The naked mole rat (NMR) is one of the most fascinating species. Despite being a humble rodent, much smaller than a regular house/city rat, the NMR has an exceptionally long life-span of 35+ years (compared to 2-3 years for the common rat) and on top of that is remarkably resistant to the effects of aging – i.e. NMR even in their 30s remain very active, fertile and youthful, without any of the chronic diseases affecting the common rat (e.g. cancer, infections, vascular disease, etc). In other words, not only does the NMR live long, it stays biologically young and highly functional for the vast majority of its lifespan. As such, the NMR has been subjected to numerous studies trying to unravel the secrets of its longevity and health. Unfortunately, most such studies try to come up with genetic explanations, despite complete lack of evidence implicating genes. A much simpler explanation for the exception NMR longevity may be the fact that those rodents live in deep burrows that they almost never leave, and as such are chronically exposed to CO2 ambient concentrations that are many-fold higher than the CO2 exposure of the common rat. One of the results of breathing high-CO2 air is increased uptake and degradation of serotonin (5-HT). Aside from 5-HT having a known role in chronic diseases, the study below now demonstrates that 5-HT may also have a crucial role in aging – i.e. it is the uniquely upregulated degradation of 5-HT in the NMR that prevents the accumulation of senescent (old) cells, thus largely preventing the “old” phenotype in these animals regardless of their age. Aside from increasing endogenous CO2 levels, other interventions that may achieve the same effect in humans is intake of substances known to upregulate the activity of the monoamine-oxidase type A (MAO-A) enzyme discussed in the study. Such substances are vitamin B2 (riboflavin), copper, magnesium, progesterone, and androgens. Obviously, reducing 5-HT synthesis is probably an even better approach, and can be achieved by avoiding dietary tryptophan and/or inhibiting its absorption from the GI tract. Gelatin and aspirin are probably the most appropriate interventions for addressing the tryptophan angle.
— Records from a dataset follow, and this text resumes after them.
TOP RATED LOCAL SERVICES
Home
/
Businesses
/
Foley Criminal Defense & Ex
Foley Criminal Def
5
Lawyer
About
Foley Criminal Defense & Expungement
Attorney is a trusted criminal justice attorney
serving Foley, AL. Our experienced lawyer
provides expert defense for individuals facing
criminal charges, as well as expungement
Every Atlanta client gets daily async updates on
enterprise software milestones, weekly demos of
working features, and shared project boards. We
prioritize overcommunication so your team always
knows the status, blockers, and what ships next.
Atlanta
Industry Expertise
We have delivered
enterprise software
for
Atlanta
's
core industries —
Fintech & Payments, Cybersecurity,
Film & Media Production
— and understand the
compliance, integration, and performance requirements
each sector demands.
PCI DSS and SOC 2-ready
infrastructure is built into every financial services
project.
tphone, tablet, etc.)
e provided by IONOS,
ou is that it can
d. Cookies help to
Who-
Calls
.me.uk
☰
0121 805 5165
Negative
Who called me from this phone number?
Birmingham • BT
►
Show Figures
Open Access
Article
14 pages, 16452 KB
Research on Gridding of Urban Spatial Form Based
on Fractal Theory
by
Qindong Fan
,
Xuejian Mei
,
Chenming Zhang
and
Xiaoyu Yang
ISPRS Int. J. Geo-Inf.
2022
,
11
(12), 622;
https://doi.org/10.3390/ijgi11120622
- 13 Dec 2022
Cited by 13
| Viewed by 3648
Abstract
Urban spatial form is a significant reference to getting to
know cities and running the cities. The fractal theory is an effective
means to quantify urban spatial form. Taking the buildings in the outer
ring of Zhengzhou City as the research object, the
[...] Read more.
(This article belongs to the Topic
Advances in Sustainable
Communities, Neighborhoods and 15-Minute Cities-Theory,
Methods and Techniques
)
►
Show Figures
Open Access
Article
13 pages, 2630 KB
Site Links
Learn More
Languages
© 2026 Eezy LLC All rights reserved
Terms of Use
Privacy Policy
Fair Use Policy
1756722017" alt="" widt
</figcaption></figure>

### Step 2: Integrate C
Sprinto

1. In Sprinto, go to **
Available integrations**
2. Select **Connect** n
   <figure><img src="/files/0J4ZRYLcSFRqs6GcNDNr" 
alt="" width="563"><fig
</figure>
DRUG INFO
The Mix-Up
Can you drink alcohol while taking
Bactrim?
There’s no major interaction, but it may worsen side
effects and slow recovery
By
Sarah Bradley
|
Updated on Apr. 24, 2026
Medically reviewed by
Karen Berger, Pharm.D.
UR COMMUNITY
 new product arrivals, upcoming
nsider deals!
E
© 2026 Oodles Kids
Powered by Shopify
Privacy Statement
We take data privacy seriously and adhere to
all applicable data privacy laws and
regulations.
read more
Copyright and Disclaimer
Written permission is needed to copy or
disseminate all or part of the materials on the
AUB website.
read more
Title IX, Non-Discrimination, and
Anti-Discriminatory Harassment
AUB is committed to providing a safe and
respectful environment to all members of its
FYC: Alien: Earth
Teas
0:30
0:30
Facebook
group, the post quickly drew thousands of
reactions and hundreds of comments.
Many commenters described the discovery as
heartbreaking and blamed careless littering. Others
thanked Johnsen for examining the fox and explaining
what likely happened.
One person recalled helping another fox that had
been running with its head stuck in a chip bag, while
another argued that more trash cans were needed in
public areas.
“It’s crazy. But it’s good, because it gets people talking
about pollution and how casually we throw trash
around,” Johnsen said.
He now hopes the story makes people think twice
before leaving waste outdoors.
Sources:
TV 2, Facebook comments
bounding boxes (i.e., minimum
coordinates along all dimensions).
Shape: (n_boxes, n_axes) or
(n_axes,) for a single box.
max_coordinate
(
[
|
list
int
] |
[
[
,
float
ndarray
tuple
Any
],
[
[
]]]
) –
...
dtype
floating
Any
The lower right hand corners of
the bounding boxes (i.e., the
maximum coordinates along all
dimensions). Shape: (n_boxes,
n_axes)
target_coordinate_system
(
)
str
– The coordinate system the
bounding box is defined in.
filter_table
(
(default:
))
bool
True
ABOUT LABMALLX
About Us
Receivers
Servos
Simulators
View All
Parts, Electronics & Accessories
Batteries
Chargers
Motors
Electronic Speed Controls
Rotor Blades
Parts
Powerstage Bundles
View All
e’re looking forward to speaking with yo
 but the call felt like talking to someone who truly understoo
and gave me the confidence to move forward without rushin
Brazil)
https://dx.doi.org/10.15252/embj.2022111133
https://phys.org/news/2023-08-japanese-scientists-unraveled-secret-aging.html
“…Naked mole-rats have the longest life span among all rodents and can resist aging and the age-related diseases. However, the precise mechanisms underlying this ability are largely unclear. In a new study, Japanese researchers have identified a unique species-specific “natural senolytic” or senescent cell-removal mechanism in NMRs, involving serotonin metabolism and the INK4a-RB signaling axis. Their findings provide useful insights into ways to resist aging and age-related diseases, including cancer. The study is published in The EMBO Journal. Heterocephalus glaber or naked mole-rats (NMRs)—a mammal species native to Eastern Africa—are the longest-living rodents with an exceptionally long lifespan of over 37 years with a unique ability to delay aging and resist age-related diseases, such as cancer. For these reasons, NMRs have attracted a lot of attention, with researchers hoping to unravel the mechanisms contributing to their longevity.”
“…The Department of Aging and Longevity Research, Kumamoto University is the only center in Japan which breeds NMRs and conducts research on their resistance to aging and cancer. Explaining the rationale behind their study, Professor Miura, states, “Senolysis or the targeted removal of senescent cells has been shown to inhibit aging-related decline in mice.””
“…They observed that induction of cellular senescence led to cessation of cell proliferation due to arrest of the cell cycle with the activation of INK4a and RB (important factors for induction of cellular senescence), in both NMR- and mouse-fibroblasts. However, only NMR cells gradually and significantly activated cell death, suggesting that senescent cell accumulation in NMRs may be suppressed through their removal. Through further experiments, the researchers observed that there was an accumulation of serotonin (a neurotransmitter that sends signals between nerve cells) in the non-senescent NMR-fibroblasts, but not in the mouse-fibroblasts. Upon senescence induction, in NMR cells, serotonin was metabolized by monoamine oxidase (MAO; an enzyme highly activated in senescent NMR fibroblasts after induction of cellular senescence) and converted to 5-hydroxyindole acetic acid (5-HIAA; a metabolite), releasing large amounts of hydrogen peroxide (H2O2). The team proposed that oxidative stress due to the intracellular production of H2O2 predisposed the senescent NMR fibroblasts to the cell death pathway, thus leading to senolysis (selective removal of senescent cells). This was confirmed by the observation that the addition of MAO inhibitors and antioxidants inhibited cell death in NMR fibroblasts.”
“…Furthermore, treatment with the MAO inhibitor significantly suppressed cell death but increased the number of senescent cells only in NMR lung on day 21. This suggests that MAO plays a role in inducing cell death and reducing the number of senescent cells following the induction of cellular senescence in NMR lung cells. These results are consistent with the in vitro findings and suggest that MAO contributes to suppress the accumulation of senescent cells in NMR tissues.”